Bankruptcy Advice Changed With New Law
By Cathy Moran, California bankruptcy lawyer on Jul 10, 2007 in Bankruptcy Practice and Procedure, General Bankruptcy Information
After a year and a half of arguing before judges about exactly how the means test works, I’ve changed the advice I give about when to file bankruptcy. I now tell clients to file when they are unemployed, underemployed, or sick, despite the fact they have nothing a creditor could get.
Before the 2005 Bankruptcy amendments, my counsel was to wait to file bankruptcy until things were looking up economically.
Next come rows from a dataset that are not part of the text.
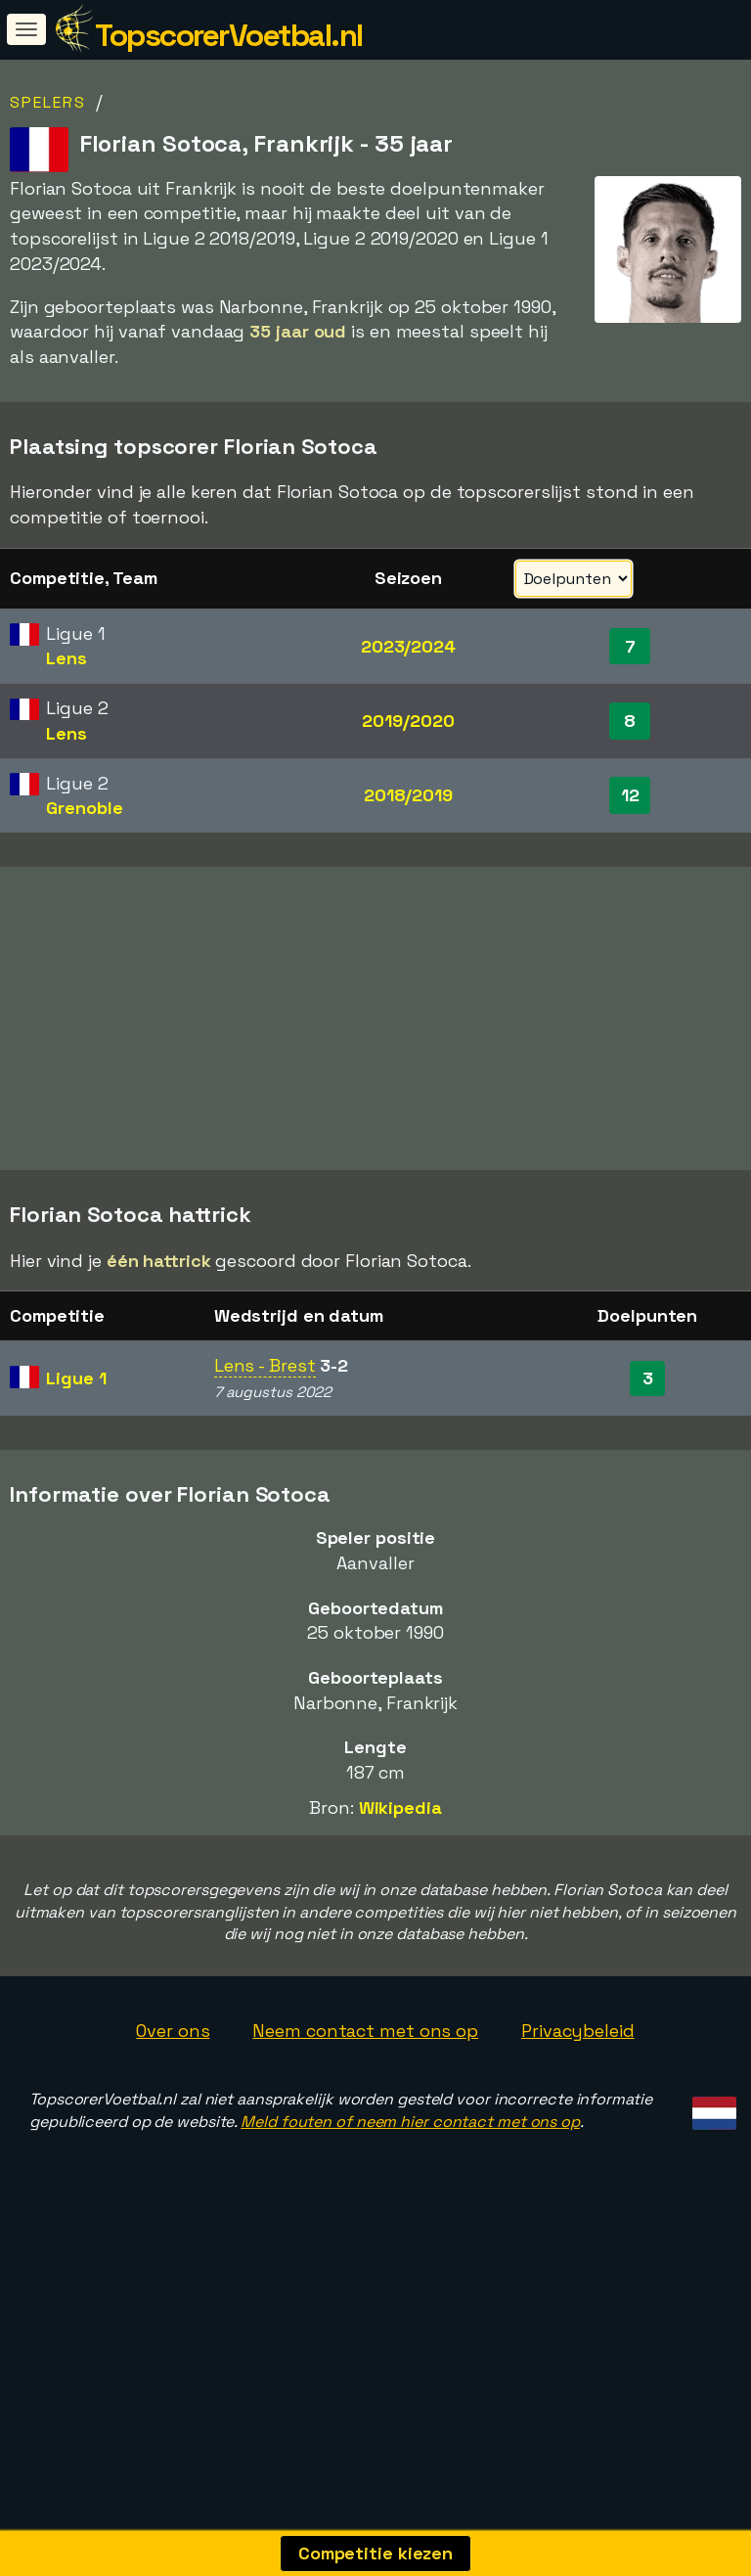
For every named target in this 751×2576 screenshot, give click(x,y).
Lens (66, 658)
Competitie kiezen (375, 2553)
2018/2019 (408, 795)
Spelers (48, 102)
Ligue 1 (76, 1453)
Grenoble (84, 807)
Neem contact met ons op (365, 2106)
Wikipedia (400, 1883)
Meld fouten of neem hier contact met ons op (410, 2197)
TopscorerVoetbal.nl (229, 35)
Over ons (172, 2106)
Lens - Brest (265, 1440)
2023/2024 (408, 646)
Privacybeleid (578, 2106)
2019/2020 (408, 720)
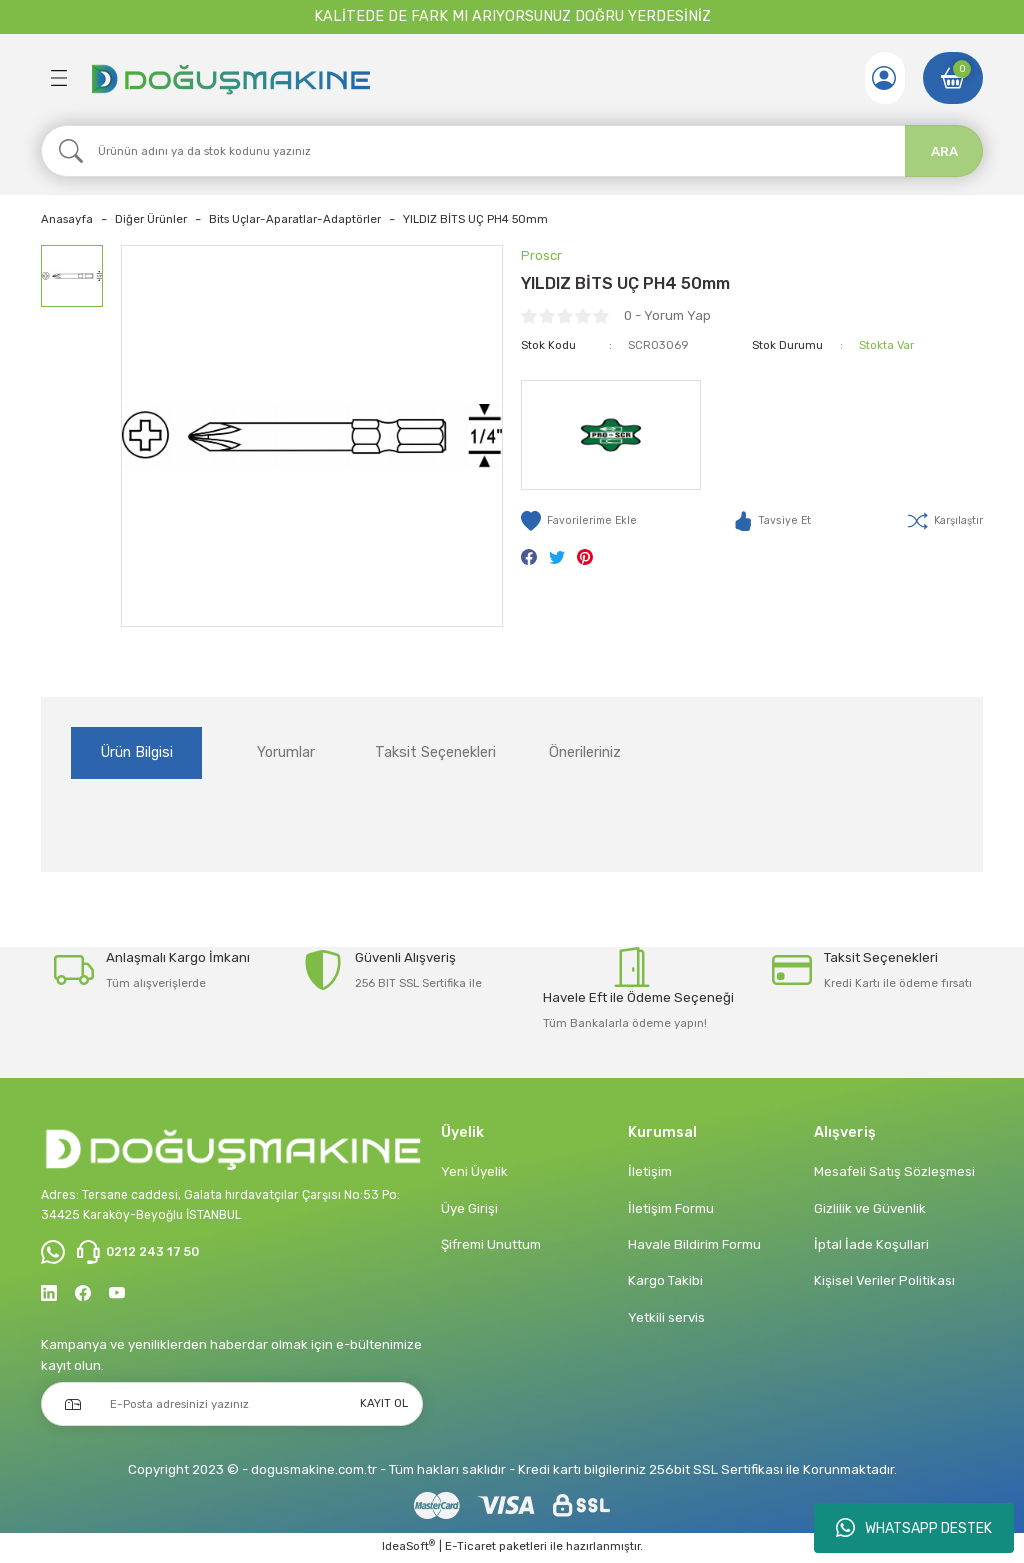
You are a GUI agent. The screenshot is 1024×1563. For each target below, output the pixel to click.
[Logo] (230, 78)
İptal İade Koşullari (871, 1244)
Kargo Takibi (665, 1280)
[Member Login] (881, 78)
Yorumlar (286, 752)
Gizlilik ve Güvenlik (870, 1208)
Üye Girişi (469, 1208)
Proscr (541, 255)
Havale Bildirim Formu (694, 1244)
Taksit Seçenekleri (435, 752)
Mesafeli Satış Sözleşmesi (894, 1171)
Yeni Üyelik (474, 1171)
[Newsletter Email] (232, 1406)
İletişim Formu (671, 1208)
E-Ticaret (470, 1549)
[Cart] (953, 78)
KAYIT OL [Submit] (384, 1405)
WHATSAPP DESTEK (914, 1528)
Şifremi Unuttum (491, 1244)
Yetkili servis (666, 1317)
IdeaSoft (408, 1548)
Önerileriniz (585, 752)
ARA (944, 151)
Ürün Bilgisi (137, 752)
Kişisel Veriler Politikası (884, 1280)
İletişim (650, 1171)
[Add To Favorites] (581, 521)
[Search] (512, 151)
Wait until you can spare the money for my fees and until you have a salary that a judgment creditor could otherwise garnish.
Now, the uncertainty about whether the means test and the six month income look-back controls eligibility to file bankruptcy has me changing my tune. It is more certain to file while your income is low or nonexistent both before and after the bankruptcy . Otherwise you may encounter judges like I saw yesterday who cannot believe that the law changed and therefore the way we analyze a debtor’s ability to repay creditors changed with the implementation of the means test.
The effect for clients who have waited through a period of unemployment to file bankruptcy under BAPCPA only when they got a job and something worth protecting has been to embroil them in fights with the UST and Chapter 13 trustees about whether their filing is “abusive” since they now have a salary with which to pay their debts. Never mind that Congress in its alleged wisdom made the test for abuse backward-looking.
So, I’m off to appeals courts for clients who believed the words in the “new law” meant what they said.